Many of us are aware that eating slowly is a good idea. It gives our stomach that chance to ‘catch up’ and recognise that it is full, and can help avoid overeating. But did you also realise that you can eat slowly to burn more energy during digestion?
Eating slowly burns more energy during digestion
The discovery that eating slowly can increase the amount of energy burnt through digestion was a bit of a lightbulb moment to help me slow my eating pace (a bit).
Not only has eating slowly been shown to benefit weight loss (or maintenance), it can also increase the thermic effect of food (TEF). When you eat food, some of the energy that it contains is used to digest and absorb it.
This means that your body burns more energy while digesting the food you are eating. Foods with plenty of protein have a higher thermic effect of food and are harder to digest, meaning that your body has to put more effort into breaking it down.
How quickly are you eating?
We’ve all been there where we started snacking on something mindlessly and before we realised it the whole packet is gone.
Ignorance is bliss… but it can be seriously underminding us.
By eating rapidly and mindlessly we are more likely to eat more than we planned (or wanted to) which could be subtly hindering us from achieving our nutrition and body composition goals.
This is where practicing intentional and mindful eating can help.

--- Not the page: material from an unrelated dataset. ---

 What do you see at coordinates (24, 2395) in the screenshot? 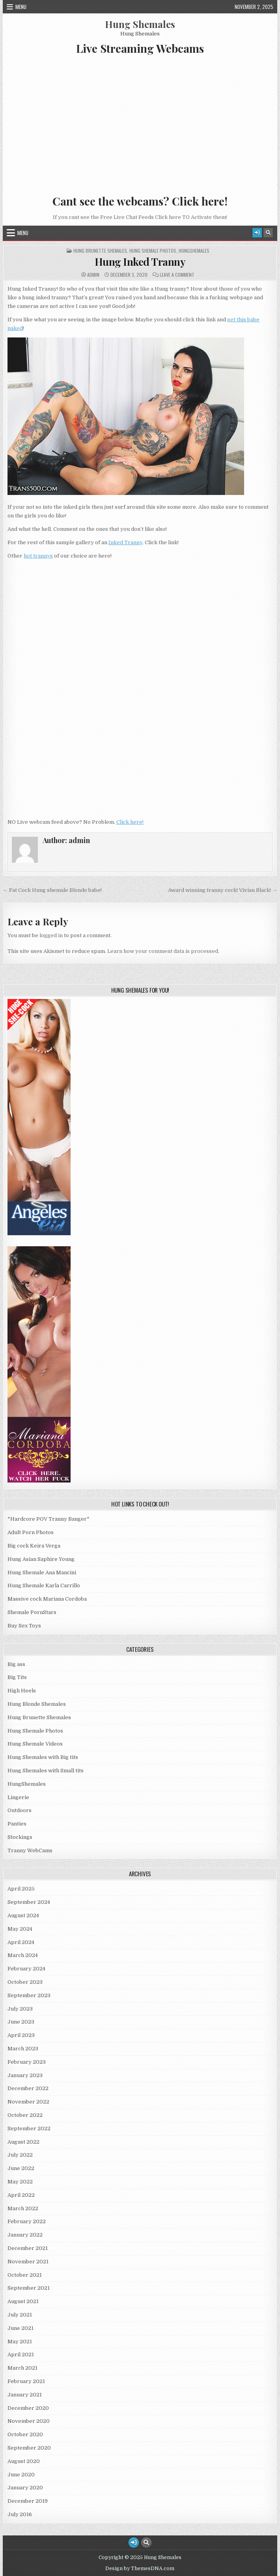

What can you do to eat more slowly?
I am yet to perfect the eating slowly approach, but I am working on it every day. Here are 5 tips to help us all to eat more slowly:
Remove distractions. Try not to eat on the move or while there are distractions like TV around you. Focus on enjoying the moment and what you are eating and practice mindfulness with your food.
Put the fork down. Putting the cutlery down between bites can prompt you to be more mindful, focus on chewing each mouthful and speak with others you share your meals with.

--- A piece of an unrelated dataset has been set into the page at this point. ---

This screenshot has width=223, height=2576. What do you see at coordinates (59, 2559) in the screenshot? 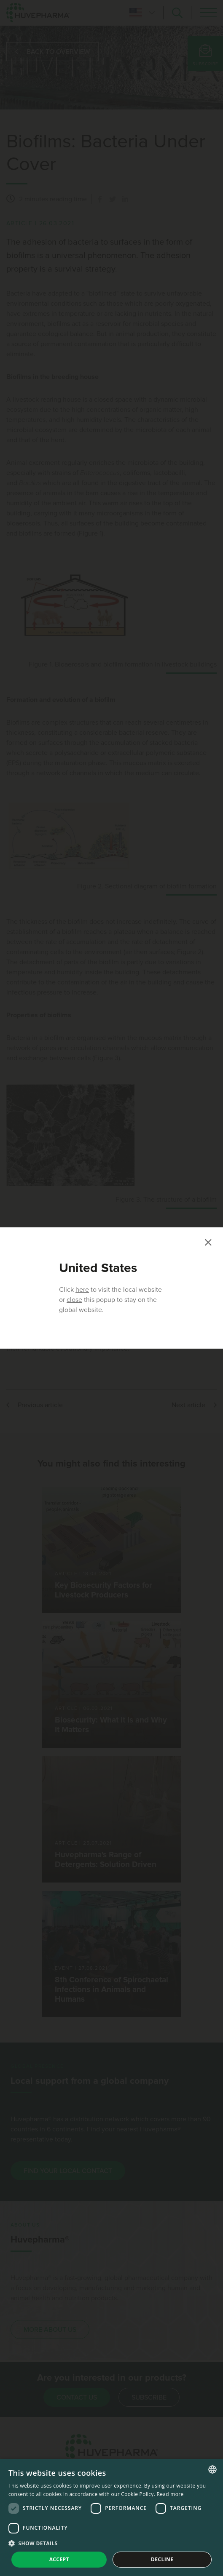 I see `Accept [button]` at bounding box center [59, 2559].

Have a (two-sided) conversation. Don’t let others steal all the conversation during a meal. Take intentional pauses between mouthfuls to continue your dinner table conversations and slow down your eating.
Chew more! Digestion starts in the mouth. You could try aiming for a minimum number of chews before swallowing each mouthful. Chew each mouthful well and swallow well before you reach for your fork again.

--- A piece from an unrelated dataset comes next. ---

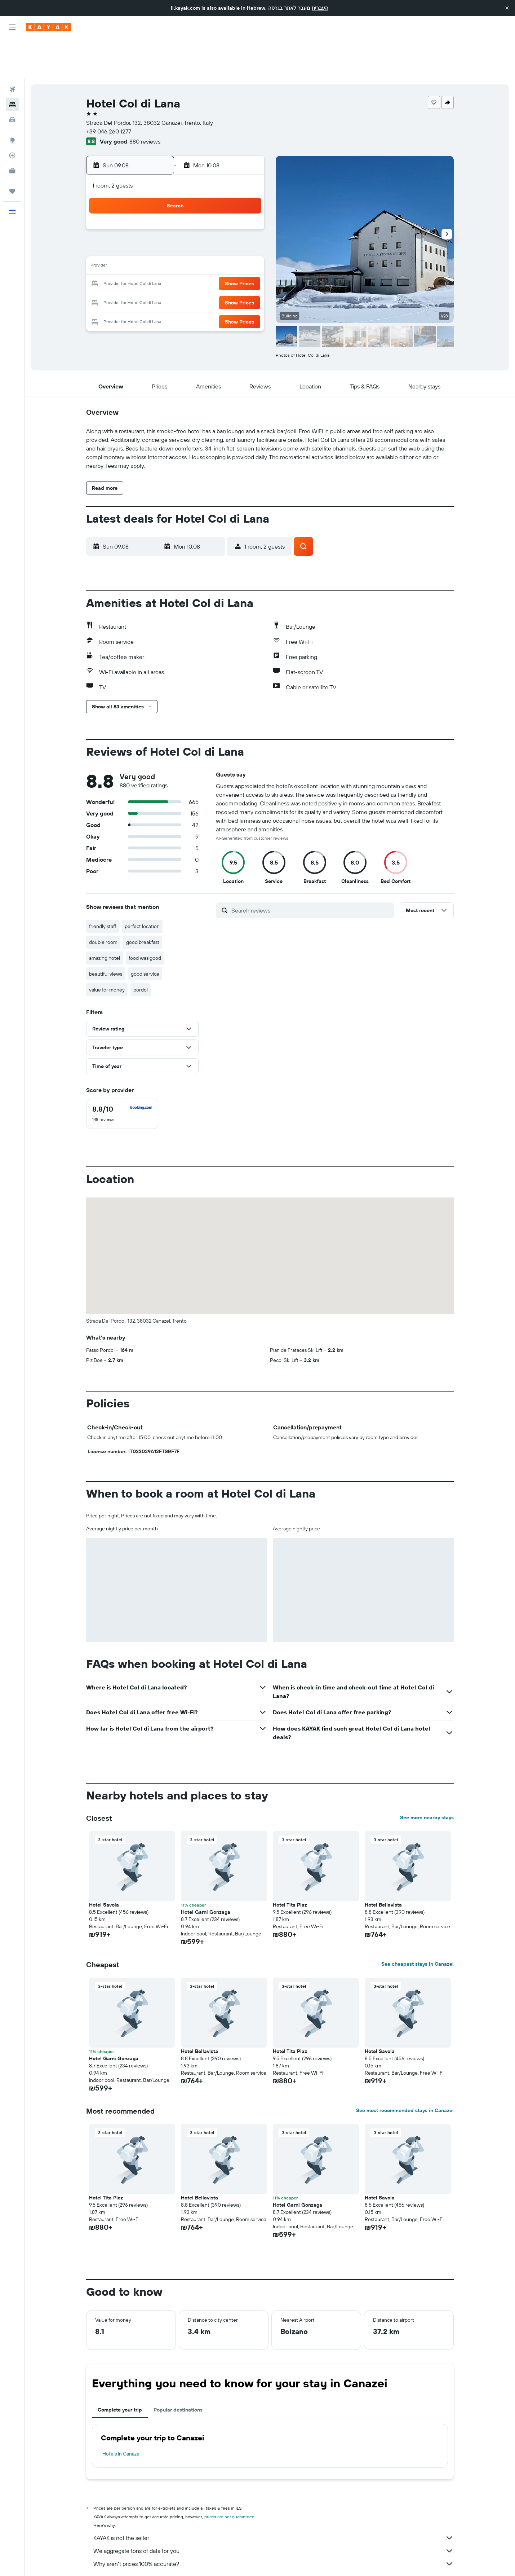  I want to click on 14 [button], so click(228, 226).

Eat with slow eaters. It’s common to change your eating speed to match those around you. If you have a friend who always seems to finish their meal 20 minutes behind you, try eating with them regularly. Their slower eating pace could influence you in slowing down your own eating pace.
Do you have other tips for how to eat slower and more mindfully? Share them in the comments below!
- Zhu Y, Hollis JH. R (2015) Relationship between chewing behavior and body weight status in fully dentate healthy adults. International Journal of Food Sciences and Nutrition. 66(2)135-139
- Toyama, K et al (2015) The effect of fast eating on the thermic effect of food in young Japanese women. International Journal of Food Sciences and Nutrition. 66(2) 140-147
- Robinson E, et al (2014) A systematic review and meta-analysis examining the effect of eating rate on energy intake and hunger. Am J. Clin Nutr.